Re: [PATCH v5] hugetlbfs: Get unmapped area below TASK_UNMAPPED_BASE for hugetlbfs

From: Hushijie <hushijie3@huawei.com>
To: Mike Kravetz <mike.kravetz@oracle.com>
Cc: "will@kernel.org" <will@kernel.org>,
	"akpm@linux-foundation.org" <akpm@linux-foundation.org>,
	"linux-mm@kvack.org" <linux-mm@kvack.org>,
	"linux-kernel@vger.kernel.org" <linux-kernel@vger.kernel.org>,
	Nixiaoming <nixiaoming@huawei.com>,
	"wangxu (AE)" <wangxu72@huawei.com>,
	"Wangkefeng (OS Kernel Lab)" <wangkefeng.wang@huawei.com>,
	yangerkun <yangerkun@huawei.com>,
	"Wangle (RTOS FAE)" <wangle6@huawei.com>,
	"Chengang (L)" <cg.chen@huawei.com>,
	"Chenjie (K)" <chenjie6@huawei.com>,
	"Huangjianhui (Alex)" <alex.huangjianhui@huawei.com>
Subject: Re: [PATCH v5] hugetlbfs: Get unmapped area below TASK_UNMAPPED_BASE for hugetlbfs
Date: Sat, 16 May 2020 07:47:35 +0000	[thread overview]
Message-ID: <87d618c778584d2386c0f0c81be6319b@huawei.com> (raw)

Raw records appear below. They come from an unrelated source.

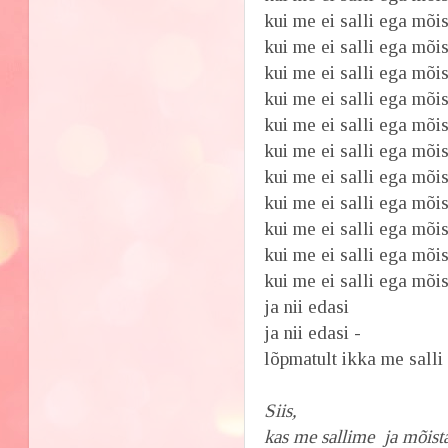
kui me ei salli ega mõi
kui me ei salli ega mõist
kui me ei salli ega mõis
kui me ei salli ega mõi
kui me ei salli ega mõis
kui me ei salli ega mõi
kui me ei salli ega mõis
kui me ei salli ega mõis
kui me ei salli ega mõi
kui me ei salli ega mõi
kui me ei salli ega mõis
ja nii edasi
ja nii edasi -
lõpmatult ikka me salli 
Siis,
kas me sallime ja mõist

>On 5/14/20 7:31 AM, Shijie Hu wrote:
>> Here is a final patch to solve that hugetlb_get_unmapped_area() can't
>> get unmapped area below mmap base for huge pages based on a few previous
>> discussions and patches from me.
>> 
>> I'm so sorry. When sending v2 and v3 patches, I forget to cc:
>> linux-mm@kvack.org and linux-kernel@vger.kernel.org. No records of these
>> two patches found on the https://lkml.org/lkml/.
>> 
>> Patch V1: https://lkml.org/lkml/2020/4/27/440
>> Patch V4: https://lkml.org/lkml/2020/5/13/980
>> 
>> Changes in V2:
>> * Follow Mike's suggestions, move hugetlb_get_unmapped_area() routines
>> from "fs/hugetlbfs/inode.c" to "arch/arm64/mm/hugetlbpage.c", without
>> changing core code.
>> * Add mmap_is_legacy() function, and only fall back to the bottom-up
>> function on no-legacy mode.
>> 
>> Changes in V3:
>> * Add *bottomup() and *topdown() two function, and check if
>> mm->get_unmapped_area is equal to arch_get_unmapped_area() instead of
>> checking mmap_is_legacy() to determine which function should be used.
>> 
>> Changes in V4:
>> * Follow the suggestions of Will and Mike, move back this patch to core
>> code.
>> 
>> Changes in V5:
>> * Fix kbuild test error.
>> 
>> ------
>> 
>> In a 32-bit program, running on arm64 architecture. When the address
>> space below mmap base is completely exhausted, shmat() for huge pages
>> will return ENOMEM, but shmat() for normal pages can still success on
>> no-legacy mode. This seems not fair.
>> 
>> For normal pages, get_unmapped_area() calling flows are:
>>     => mm->get_unmapped_area()
>> 	if on legacy mode,
>> 	    => arch_get_unmapped_area()
>> 			=> vm_unmapped_area()
>> 	if on no-legacy mode,
>> 	    => arch_get_unmapped_area_topdown()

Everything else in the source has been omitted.